Only the pictures should be dropped; copy the rest of the entries exactly.

━━━━

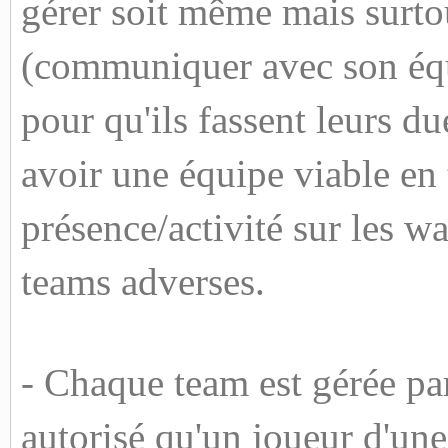
gérer soit même mais surtou
(communiquer avec son équi
pour qu'ils fassent leurs d
avoir une équipe viable en
présence/activité sur les war
teams adverses.
- Chaque team est gérée par 
autorisé qu'un joueur d'une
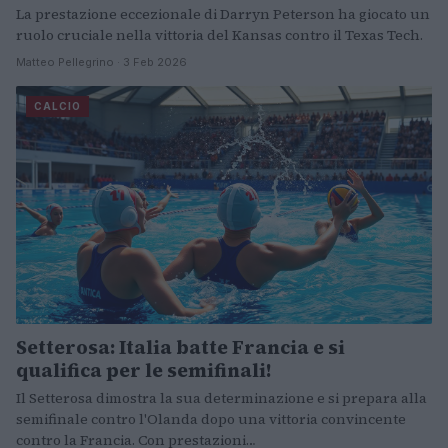
La prestazione eccezionale di Darryn Peterson ha giocato un
ruolo cruciale nella vittoria del Kansas contro il Texas Tech.
Matteo Pellegrino · 3 Feb 2026
CALCIO
Setterosa: Italia batte Francia e si
qualifica per le semifinali!
Il Setterosa dimostra la sua determinazione e si prepara alla
semifinale contro l'Olanda dopo una vittoria convincente
contro la Francia. Con prestazioni…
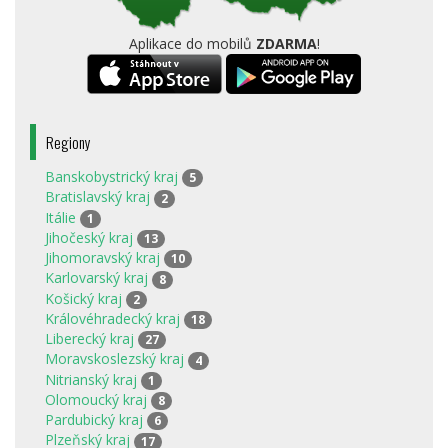
Aplikace do mobilů
ZDARMA
!
Regiony
Banskobystrický kraj
5
Bratislavský kraj
2
Itálie
1
Jihočeský kraj
13
Jihomoravský kraj
10
Karlovarský kraj
8
Košický kraj
2
Královéhradecký kraj
18
Liberecký kraj
27
Moravskoslezský kraj
4
Nitrianský kraj
1
Olomoucký kraj
8
Pardubický kraj
6
Plzeňský kraj
17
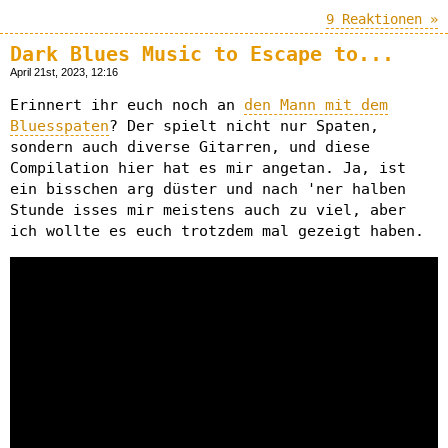
9 Reaktionen »
Dark Blues Music to Escape to...
April 21st, 2023, 12:16
Erinnert ihr euch noch an
den Mann mit dem
Bluesspaten
? Der spielt nicht nur Spaten,
sondern auch diverse Gitarren, und diese
Compilation hier hat es mir angetan. Ja, ist
ein bisschen arg düster und nach 'ner halben
Stunde isses mir meistens auch zu viel, aber
ich wollte es euch trotzdem mal gezeigt haben.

━━━━

### EXERCISE SOLUTION:
gérer soit même mais surtou
(communiquer avec son équi
pour qu'ils fassent leurs d
avoir une équipe viable en
présence/activité sur les war
teams adverses.
- Chaque team est gérée par 
autorisé qu'un joueur d'une
La prestazione eccezionale di Darryn Peterson ha giocato un
ruolo cruciale nella vittoria del Kansas contro il Texas Tech.
Matteo Pellegrino · 3 Feb 2026
CALCIO
Setterosa: Italia batte Francia e si
qualifica per le semifinali!
Il Setterosa dimostra la sua determinazione e si prepara alla
semifinale contro l'Olanda dopo una vittoria convincente
contro la Francia. Con prestazioni…
Aplikace do mobilů
ZDARMA
!
Regiony
Banskobystrický kraj
5
Bratislavský kraj
2
Itálie
1
Jihočeský kraj
13
Jihomoravský kraj
10
Karlovarský kraj
8
Košický kraj
2
Královéhradecký kraj
18
Liberecký kraj
27
Moravskoslezský kraj
4
Nitrianský kraj
1
Olomoucký kraj
8
Pardubický kraj
6
Plzeňský kraj
17
9 Reaktionen »
Dark Blues Music to Escape to...
April 21st, 2023, 12:16
Erinnert ihr euch noch an
den Mann mit dem
Bluesspaten
? Der spielt nicht nur Spaten,
sondern auch diverse Gitarren, und diese
Compilation hier hat es mir angetan. Ja, ist
ein bisschen arg düster und nach 'ner halben
Stunde isses mir meistens auch zu viel, aber
ich wollte es euch trotzdem mal gezeigt haben.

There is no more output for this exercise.